Let $L \subseteq X^{\ast}$ be some language, then we define the syntactic congruence as $$ u \sim v :\Leftrightarrow \forall x, y\in X^{\ast} : xuy \in L \leftrightarrow xvy \in L $$ and the quotient monoid $X^{\ast} / \sim_L$ is called the syntactic monoid of $L$.
Now what monoids arise as syntactic monoids of languages? I found languages for symmetric groups and for the set of all mappings on some underlying finite set. But what about other, are there finite monoids that could not be written as the syntactic monoid of some language?
For a given automaton, by considering the monoid generated by the mappings induced by the letters on the states (the so called transformation monoid) when function composition is read from left to right, it holds that the transformation monoid of the minimal automaton is precisely the syntactic monoid. This observation helped me in constructing the above mentioned examples.
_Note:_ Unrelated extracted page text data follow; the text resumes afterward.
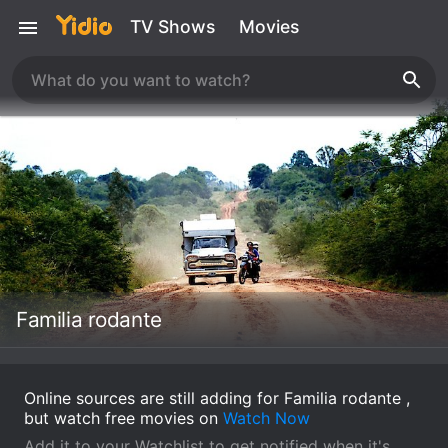
TV Shows
Movies
Familia rodante
Online sources are still adding for Familia rodante ,
but watch free movies on
Watch Now
Add it to your Watchlist to get notified when it's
Let me also not that it is quite simple to realise any finite monoid $M$ as the transformation monoid of some automaton, simply take the elements of $M$ as the states, and consider every generator of $M$ as a letter of the alphabet and the transitions are given by $qx$ for some state $q$ and letter $x$, then the transformation monoid is isomorphic to $M$ itself (this is similar to the Cayley theorem about how groups embed into symmetric groups).